BEGIN THE DATA

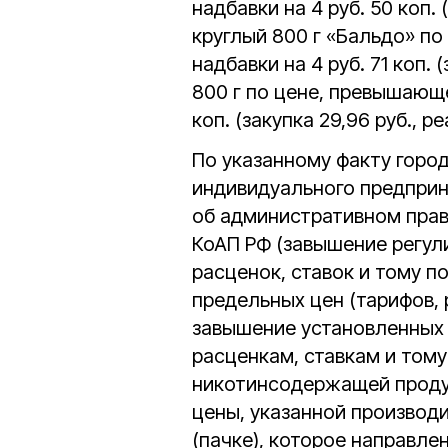
надбавки на 4 руб. 50 коп. 
круглый 800 г «Бальдо» п
надбавки на 4 руб. 71 коп. 
800 г по цене, превышающе
коп. (закупка 29,96 руб., р
По указанному факту горо
индивидуального предпри
об административном право
КоАП РФ (завышение регул
расценок, ставок и тому п
предельных цен (тарифов, 
завышение установленных 
расценкам, ставкам и том
никотинсодержащей проду
цены, указанной производ
(пачке), которое направле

END THE DATA

*WHAT IS EXPECTED*
Repeat the data exactly. Pictures should not appear.

*EXERCISE OUTPUT*
надбавки на 4 руб. 50 коп. 
круглый 800 г «Бальдо» п
надбавки на 4 руб. 71 коп. 
800 г по цене, превышающе
коп. (закупка 29,96 руб., р
По указанному факту горо
индивидуального предпри
об административном право
КоАП РФ (завышение регул
расценок, ставок и тому п
предельных цен (тарифов, 
завышение установленных 
расценкам, ставкам и том
никотинсодержащей проду
цены, указанной производ
(пачке), которое направле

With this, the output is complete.